A shocking study conducted by researchers at Oregon State University and reported by NPR demonstrated the extent of distracted driving behaviors in teens and youth. In the study, teens reported not only texting or talking on their cell phones while driving, they also reported engaging in a whole host of activities. While 40 percent admitted to texting while driving, some also reported engaging in such activities as changing their clothing, doing homework, changing shoes, putting on makeup or even putting in contact lens, all while also operating their vehicles.
What can be Done
Educational campaigns regarding texting while driving have demonstrated some success. The Oregon study’s authors indicated that the results they obtained demonstrate a need to incorporate other types of distracting behaviors into driver education programs for teens. Parents should also refrain from using their cell phones and take steps to make certain their teens are well-educated about the dangers of all types of distraction while they are driving. They should themselves be good role models and not engage in similar behaviors.

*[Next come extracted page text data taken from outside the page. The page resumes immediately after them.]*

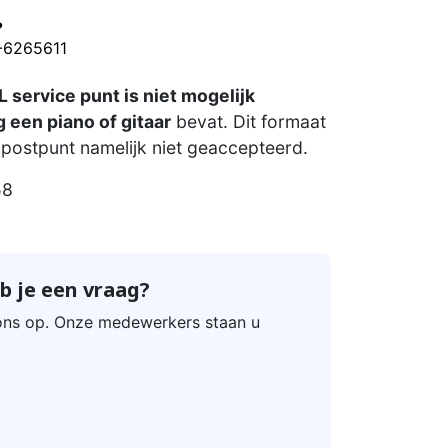
?
0-6265611
 service punt is niet mogelijk
 een piano of gitaar
bevat. Dit formaat
postpunt namelijk niet geaccepteerd.
58
b je een vraag?
ns op. Onze medewerkers staan u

In addition to the possibility of receiving a ticket for distracted driving behavior, people who continue to do so despite the risks entailed subject not only themselves but also everyone on the road around them to the danger of serious injury or even death. In the event someone is seriously injured in an accident caused by a distracted driver, the injured victim may seek recompense through filing a personal injury civil lawsuit against the distracted driver for their negligence. When people are killed, their families can similarly file wrongful death civil lawsuits. Such civil actions may be filed in addition to any criminal prosecution, as they operate under two different bodies of law. Through such lawsuits, people may recover both economic and noneconomic damages.
Centers for Disease Control and Prevention, “Distracted driving,” Oct. 10, 2014.
LA Times, “More California motorists using phones while driving, study finds,” Katie Shepherd, July 16, 2015.
National Highway Traffic Safety Administration, “Young drivers report the highest level of phone involvement in crash or near-crash incidences,” April 2012.
NPR.org, “Teens say they change clothes and do homework while driving,” Maanvi Singh, March 18, 2015.